John Wallace Downie gave up his seat on 28 October 1930 on his appointment as High Commissioner of Southern Rhodesia in London, precipitating a byelection in his electoral district which was held on 5 December 1930.

| Constituency | Candidate | Party | Votes |
| MAZOE | Edward Walter Lionel Noaks | Ind | 361 |
| Frank Smith | Reform Party | 98 |
| Cyril Allen | RP | 63 |

===Salisbury South===

Due to the resignation of Gordon Ross Milne who was in ill health, a byelection in this electoral district was held on 13 March 1931.

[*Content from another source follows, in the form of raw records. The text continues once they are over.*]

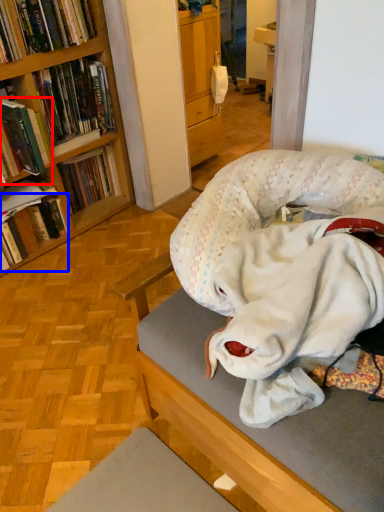 Question: Among these objects, which one is nearest to the camera, book (highlighted by a red box) or book (highlighted by a blue box)?

Choices:
 (A) book
 (B) book

Answer: (A) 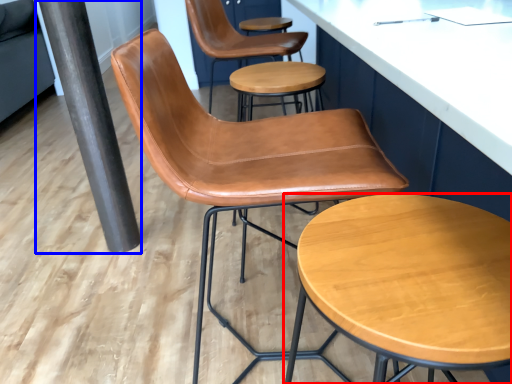 Question: Which point is closer to the camera, stool (highlighted by a red box) or beam (highlighted by a blue box)?

Choices:
 (A) stool
 (B) beam

Answer: (A) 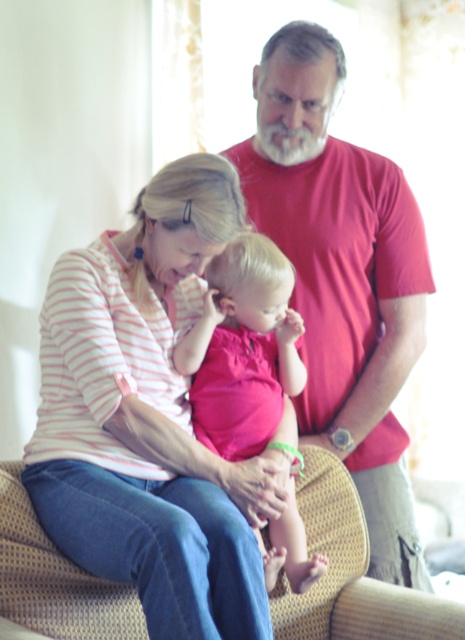 You are an interior designer observing the scene. You need to determine the vertical arrangement of the pink striped shirt at center and the smooth red shirt at center. Which one is positioned lower?

The pink striped shirt at center is located below the smooth red shirt at center, so the pink striped shirt at center is positioned lower.

In the scene described, there is a point located at coordinates (343,278). Based on the objects present, what object is this point most likely part of?

The point at (343,278) is on the smooth red shirt at center.

You are trying to locate the smooth red shirt at center in the image. According to the coordinates provided, where exactly is it positioned?

The smooth red shirt at center is located at point coordinates (343,278). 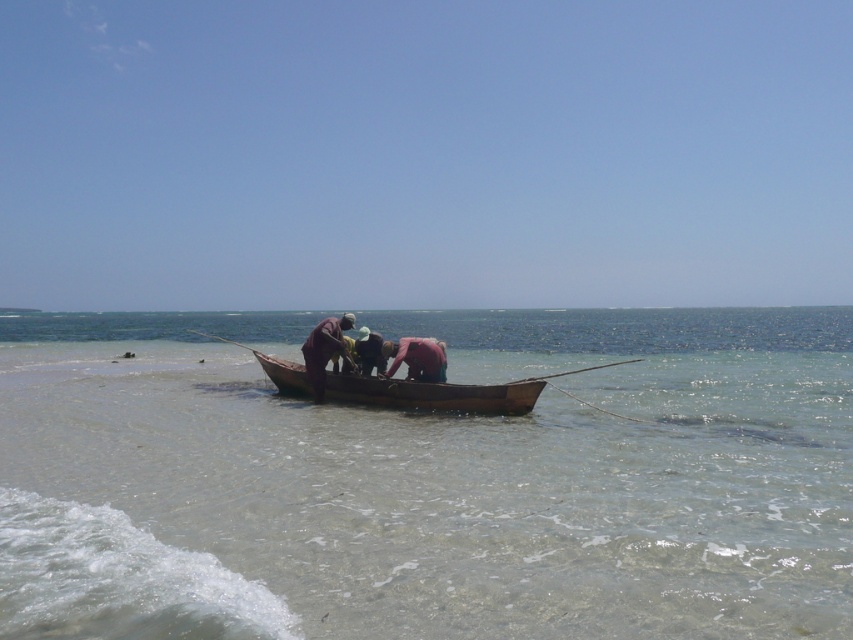 Question: Which object is farther from the camera taking this photo?

Choices:
 (A) clear water at boat center
 (B) brown wooden canoe at center
 (C) smooth pink fabric at center

Answer: (B)

Question: Among these objects, which one is farthest from the camera?

Choices:
 (A) dark brown wooden boat at center
 (B) clear water at boat center

Answer: (A)

Question: Is smooth pink fabric at center wider than brown fabric hat at center?

Choices:
 (A) no
 (B) yes

Answer: (B)

Question: Observing the image, what is the correct spatial positioning of brown wooden canoe at center in reference to dark brown wooden boat at center?

Choices:
 (A) left
 (B) right

Answer: (B)

Question: Is brown wooden canoe at center smaller than dark brown wooden boat at center?

Choices:
 (A) yes
 (B) no

Answer: (A)

Question: Which of the following is the farthest from the observer?

Choices:
 (A) (256, 349)
 (B) (399, 360)
 (C) (339, 317)

Answer: (A) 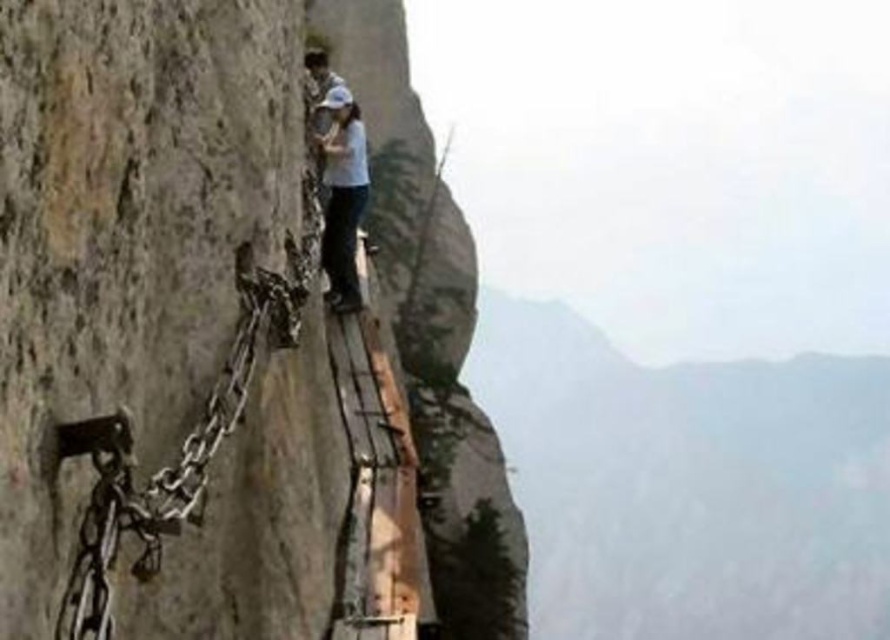 Based on the scene description, where is the point at coordinates (x=688, y=484) located?

The point at coordinates (x=688, y=484) corresponds to the rugged stone mountain at upper center.

You are a hiker planning to take the cliff path. You notice the rugged stone mountain at upper center and the white matte shirt at center. Which object is higher up the cliff?

The rugged stone mountain at upper center is taller than the white matte shirt at center, so the rugged stone mountain at upper center is higher up the cliff. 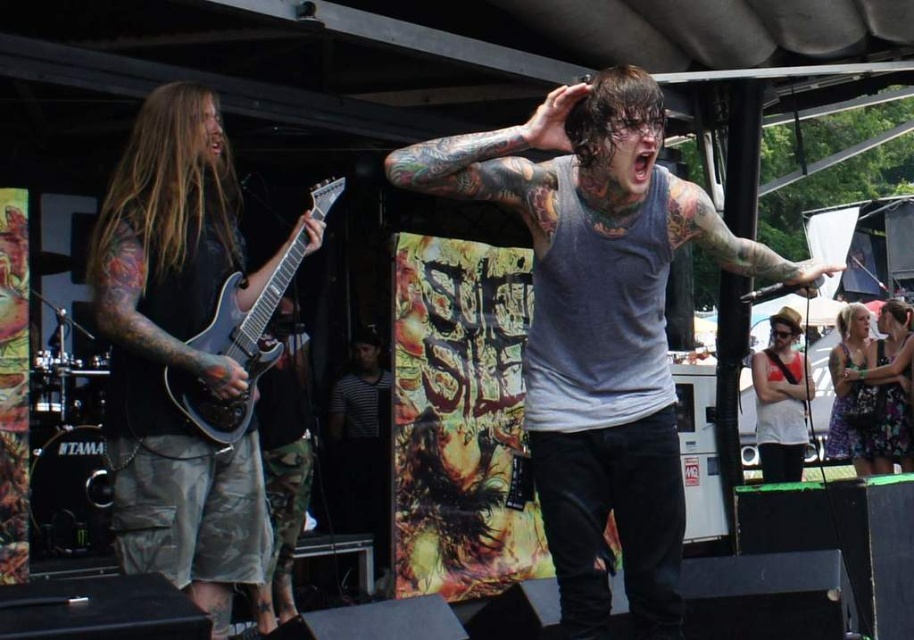 You are a photographer at the concert and want to capture the metallic silver electric guitar at left. Where should you position your camera to get the best shot?

To capture the metallic silver electric guitar at left, position your camera near the point coordinates of 0.547 on the x axis and 0.259 on the y axis.

You are a photographer at the concert and want to capture a closeup of the matte black guitar at left and metallic silver electric guitar at left. Which guitar should you focus on to ensure it appears larger in your photo?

| Constituency | Candidate | Party | Votes |
| SALISBURY SOUTH | Jacob Hendrik Smit | Reform Party | 564 |
| Alexander Louis Wynand Koch Worsthorne | Lab | 526 |
| Guy Harcourt Peall | RP | 310 |
| Henry Fulton | PP | 168 |

===Gwelo===

Max Danziger left the Rhodesia Party on 4 June 1931 and simultaneously decided to vacate his seat to test the opinion of his electors. The result of the election was:

| Constituency | Candidate | Party | Votes |
|---|---|---|---|
| GWELO | Max Danziger | Ind | unopposed |

===Party changes===
In October 1929 the Progressive Party merged with the Country Party to form the Reform Party.